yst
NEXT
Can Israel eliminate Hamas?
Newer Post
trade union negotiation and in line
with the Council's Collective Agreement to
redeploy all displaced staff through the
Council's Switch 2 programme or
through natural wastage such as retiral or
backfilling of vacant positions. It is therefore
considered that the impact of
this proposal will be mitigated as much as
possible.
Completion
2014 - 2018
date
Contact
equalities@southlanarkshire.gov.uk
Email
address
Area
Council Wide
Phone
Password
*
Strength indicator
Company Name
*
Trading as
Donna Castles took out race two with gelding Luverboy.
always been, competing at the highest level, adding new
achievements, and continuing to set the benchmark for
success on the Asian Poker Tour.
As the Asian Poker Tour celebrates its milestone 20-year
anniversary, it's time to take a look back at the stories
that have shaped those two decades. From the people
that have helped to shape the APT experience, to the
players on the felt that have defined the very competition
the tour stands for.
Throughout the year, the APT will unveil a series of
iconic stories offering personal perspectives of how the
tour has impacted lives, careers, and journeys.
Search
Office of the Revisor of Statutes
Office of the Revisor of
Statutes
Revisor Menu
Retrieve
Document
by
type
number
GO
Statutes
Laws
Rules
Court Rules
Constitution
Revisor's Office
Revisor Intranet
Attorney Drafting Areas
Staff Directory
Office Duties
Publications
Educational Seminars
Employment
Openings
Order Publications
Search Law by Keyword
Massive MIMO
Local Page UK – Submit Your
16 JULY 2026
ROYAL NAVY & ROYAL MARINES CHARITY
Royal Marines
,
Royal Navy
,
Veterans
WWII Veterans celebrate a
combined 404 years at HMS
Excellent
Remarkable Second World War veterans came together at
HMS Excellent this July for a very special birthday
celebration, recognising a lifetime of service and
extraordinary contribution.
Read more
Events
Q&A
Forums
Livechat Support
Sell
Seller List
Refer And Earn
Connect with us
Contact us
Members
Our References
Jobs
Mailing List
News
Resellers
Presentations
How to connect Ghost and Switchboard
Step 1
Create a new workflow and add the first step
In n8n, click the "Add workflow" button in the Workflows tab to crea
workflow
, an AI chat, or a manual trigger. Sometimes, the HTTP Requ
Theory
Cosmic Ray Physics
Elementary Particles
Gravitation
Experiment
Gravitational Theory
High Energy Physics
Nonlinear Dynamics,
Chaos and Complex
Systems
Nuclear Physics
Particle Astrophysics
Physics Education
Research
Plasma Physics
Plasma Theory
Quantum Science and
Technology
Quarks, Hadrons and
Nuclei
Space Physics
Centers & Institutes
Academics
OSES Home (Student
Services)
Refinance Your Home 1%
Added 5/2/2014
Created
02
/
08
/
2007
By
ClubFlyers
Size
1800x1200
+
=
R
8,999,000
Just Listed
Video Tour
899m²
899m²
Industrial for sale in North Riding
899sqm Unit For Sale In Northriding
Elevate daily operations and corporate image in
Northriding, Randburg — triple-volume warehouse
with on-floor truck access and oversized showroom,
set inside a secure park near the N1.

..............................

** INSTRUCTIONS FOR THE TASK **
Each line that contains the string "Council" should be copied from the data above.

** EXERCISE OUTPUT **
with the Council's Collective Agreement to
Council's Switch 2 programme or
Council Wide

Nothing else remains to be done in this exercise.